We were elated to hear this. The sooner he ‘passes’ his test, the sooner he can begin oral feedings. Once he has oral feedings, if nothing is coming out of the chest tube then they can take it out and we can hold him! From there it’ll just be getting him to take a bottle and nurse well before we go home.

So our fingers are crossed for Friday.

Baby burrito with the pacifier is about the only way to soothe a 'hungry' baby.

Baby burrito with the pacifier is about the only way to soothe a ‘hungry’ baby.

It took several days for us to get a routine down. Running between the hospital and the hotel, trying to find time to sleep and eat, and me pumping every 2-3 hours around the clock– we were exhausted. More than exhausted, we were dead on our feet. I was getting the postpartum blues, and my husband was concerned not only for our son, but feared for my mental and physical health. Being discharged from the hospital 18hours after delivery, and running around as much as we were was hard on my body. I am happy to report now that we are doing a lot better.
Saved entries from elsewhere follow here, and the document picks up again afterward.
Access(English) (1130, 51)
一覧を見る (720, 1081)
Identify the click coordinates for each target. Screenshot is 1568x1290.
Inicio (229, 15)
Not only do we finally have a routine, but I’m doing better emotionally. My husband confessed to me that he was sick with worry for my mental health. For days after being discharged the stress of what was going on with our son, and learning I couldn’t breastfeed had me so depressed I couldn’t muster a smile if you offered cash endorsement. Finally we started getting ‘good’ news, I started to learn how to just take things as they come, and having our routine down– we are in a much better place than we were a week ago. I also came to accept that I can not produce breastmilk* and making peace with that brought me more peace than I can describe.

*While my son is in the NICU I’m going to continue to pump (on a less frequent basis than I have been) so that when we do his care I can give him ‘oral care’ with the few drops I am producing. It’s not much, but it is something I can give. Once we go home I am not going to pump anymore, and we will be using formula. Coming to this decision was very difficult for me, but I have the support of my husband and the lactation consultant.